Children and young adults with spinal cord injury (SCI) commonly show sleep-disordered breathing (SDB), which is associated with increased morbidity and mortality, with an incidence conservatively reported at over 30%. Current treatments for SDB have high non-compliance due to associated discomfort or lack of efficacy. The most common intervention, continuous positive airway pressure, poses special problems with children and young adolescents, since the necessary masks distort developing facial bone structure over time, often forcing surgical reconstruction, and are difficult to fit as the child grows. Passive limb movement, the rhythmic movement of extremities without voluntary effort, increases ventilation during sleep in subjects with intact spinal cords;the impact of this intervention in complete thoracic SCI (paraplegic) patients lacking sensory information from the lower limbs is unknown. We hypothesize that passive limb movement (PLM) in these SCI patients with intact spinal cords above the thoracic cord region will decrease SDB [decrease the Apnea- Hypopnea Index (AHI)] for both obstructive and central apnea events, improve ventilation and oxygenation, and do so without arousing subjects during the night.. Using a one-group, quasi-experimental, pre- and post- test design, we will perform overnight polysomnography on 26 pediatric and young adults with complete thoracic spinal cord injury (ASIA A paraplegia, age 12-25 years), earlier screened to show SDB, who will be randomized to undergo passive limb (hand) movement either during the first or last half of the night during overnight polysomnography.
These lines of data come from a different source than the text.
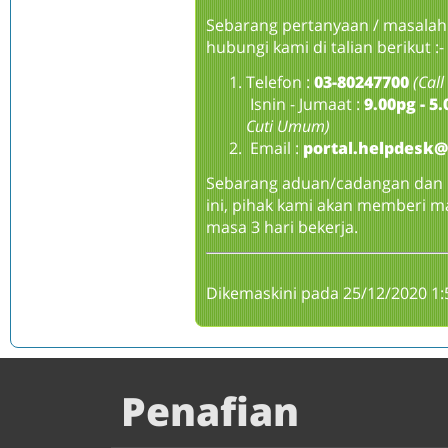
Sebarang pertanyaan / masalah b
hubungi kami di talian berikut :-
Telefon :
03-80247700
(Call
Isnin - Jumaat :
9.00pg - 5
Cuti Umum)
Email :
portal.helpdesk
Sebarang aduan/cadangan dan p
ini, pihak kami akan memberi 
masa 3 hari bekerja.
Dikemaskini pada 25/12/2020 1
Penafian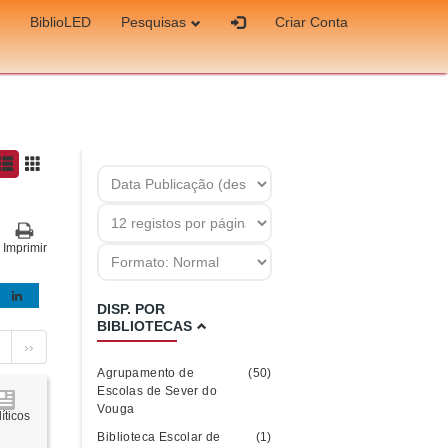
BiblioLED
Pesquisas
Criar Conta
Imprimir
DISP. POR
BIBLIOTECAS
››
Agrupamento de
(50)
Escolas de Sever do
Vouga
íticos
Biblioteca Escolar de
(1)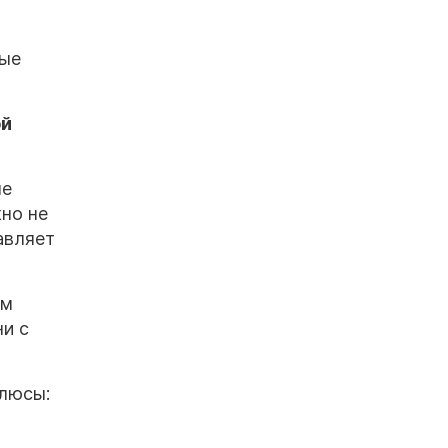
ные
ой
ые
жно не
авляет
ем
ни с
плюсы:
The specific aims for this study are to: 1) Determine whether PLM therapy in pediatric and young adults with complete thoracic SCI (complete paraplegia) with SDB will improve SDB (as indicated by apnea-hyperpnoea index), ventilation (end-tidal carbon dioxide), and oxygen saturation;and 2) Compare number of arousals in pediatric and young adults with complete thoracic SCI during baseline sleep and during sleep when they are receiving PLM therapy. The objective of this study is to determine whether a novel treatment, passive limb movement, will improve ventilation in complete thoracic SCI adolescents and young adults with SDB, and do so with minimal disturbance to sleep. If passive limb movement improves ventilation and is tolerable to SCI patients, the intervention will provide an inexpensive, non-invasive therapy that could change clinical practice and significantly improve quality of life and outcomes in this high risk patient population.
Sleep-disordered breathing is common in children and adult spinal cord injury patients, and is associated with increased risk for high blood pressure, learning disorders, anxiety, and depression. Current treatments for sleep-disordered breathing are associated with high non-compliance, ineffectiveness, and discomfort. Upper limb cyclic movement (passive limb movement) may assist breathing in patients with spinal cord lesions below the cervical vertebrae (paraplegia). Passive limb movement is an innovative treatment option for sleep- disordered breathing which has the potential to effectively treat both children and adults with paraplegia.